Wow ... wanita di hadapan Marion bukan hanya banyak uang, tetapi juga sedikit angkuh.
"Ok, satu hal ... tidak akan ada pengulangan, satu kali pembayaran, satu kali transaksi. Jadi jangan memberikan lebih dengan iming-iming untuk transaksi berikutnya, karena pemuda itu bukan pemuda biasa yang mau menerima tamu sama seperti anak-anakku yang lain," kata Marion pada Carla.
Oh, Carla tidak terlalu memusingkan masalah itu, dia memiliki caranya sendiri untuk bisa membuat seseorang menuruti keinginannya.
Marion meninggalkan Carla seorang diri di meja, lalu ia pun menyusul Neil ke ruang ganti pakaian. Sebetulnya Marion kurang menyukai Carla, hanya saja pelanggan tetaplah pelanggan, mereka adalah raja bagi penjual, dan dalam hal ini Neil ada lah seorang penjual jasa kenikmatan!
Pintu ruang ganti terbuka lebar, dia tidak peduli beberapa pasang menatapnya, karena sudah terbiasa melihat tubuh-tubuh telanjang para host dancer di klub malam, lagi pula Marion sama sekali tidak bernafsu untuk bercinta dengan mereka, kekasihnya jauh lebih hot dibandingkan penari-penari muda berwajah tampan bertubuh atletis, menurut Marion sendiri.
"Neil, kamu akan melayaninya, kan?

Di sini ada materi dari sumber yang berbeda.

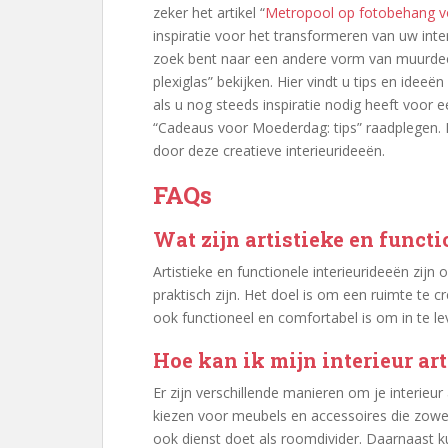
zeker het artikel “
Metropool op fotobehang v
inspiratie voor het transformeren van uw inte
zoek bent naar een andere vorm van muurdecor
plexiglas” bekijken. Hier vindt u tips en idee
als u nog steeds inspiratie nodig heeft voor 
“Cadeaus voor Moederdag: tips” raadplegen. Kli
door deze creatieve interieurideeën.
FAQs
Wat zijn artistieke en funct
Artistieke en functionele interieurideeën zijn
praktisch zijn. Het doel is om een ruimte te c
ook functioneel en comfortabel is om in te le
Hoe kan ik mijn interieur ar
Er zijn verschillende manieren om je interieur
kiezen voor meubels en accessoires die zowel
ook dienst doet als roomdivider. Daarnaast k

Sebaiknya siapkan pengaman, aku yakin dia bukan tipe wanita yang ingin repot-repot menelan pil pencegah kehamilan, dari caranya berbicara, Carla adalah wanita yang dominan, hati-hati kamu terjerat oleh pesonanya," kata Marion.
Neil hanya tertawa, membuat Marion menjadi bingung kenapa pemuda itu malah menertawakan dirinya? Apa barusan dia salah bicara?

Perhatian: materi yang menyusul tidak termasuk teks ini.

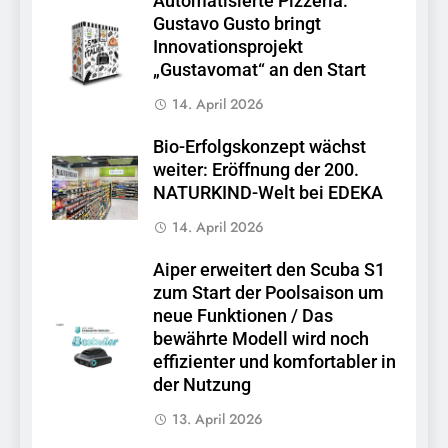
Automatisierte Pizzeria:
Gustavo Gusto bringt
Innovationsprojekt
„Gustavomat“ an den Start
14. April 2026
Bio-Erfolgskonzept wächst
weiter: Eröffnung der 200.
NATURKIND-Welt bei EDEKA
14. April 2026
Aiper erweitert den Scuba S1
zum Start der Poolsaison um
neue Funktionen / Das
bewährte Modell wird noch
effizienter und komfortabler in
der Nutzung
13. April 2026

"Ma'am, perlu kamu tahu, aku seorang pelacur, itu benar. Tapi ... aku tidak tertarik dengan wanita seperti Carla," lalu Neil memainkan bola matanya, "tipeku ... wanita keibuan, seperti dirimu. Sayangnya, kamu tidak pernah mau aku ajak bercinta, Ma'am."
Marion dengan cepat memukul belakang kepala Neil, ada yang rusak dengan otak pemuda labil itu. "Gila, aku tidak pernah berniat bercinta dengan anak-anak asuhku, mau setampan apa pun wajahmu, bercinta denganmu membuat ku seperti seorang pedofil!"

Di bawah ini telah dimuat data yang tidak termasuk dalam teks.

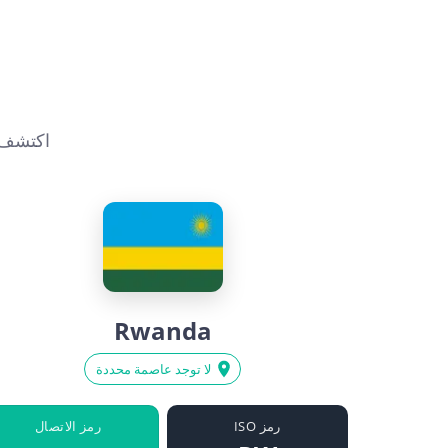
Rwanda
لا توجد عاصمة محددة
رمز ISO
رمز الاتصال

"Tipeku seperti ...." Teringat oleh Neil perawat cantik berwajah keibuan yang ditemuinya di rumah sakit, "seperti wanita berprofesi dokter yang aku temui di rumah sakit kemarin."
Wajahnya yang cantik, dengan tatapan yang begitu teduh, jujur saja ... Neil jatuh cinta pada pandangan pertama, meski ia tahu usia wanita berprofesi dokter itu jauh lebih tua darinya, tapi dia sama sekali tidak peduli!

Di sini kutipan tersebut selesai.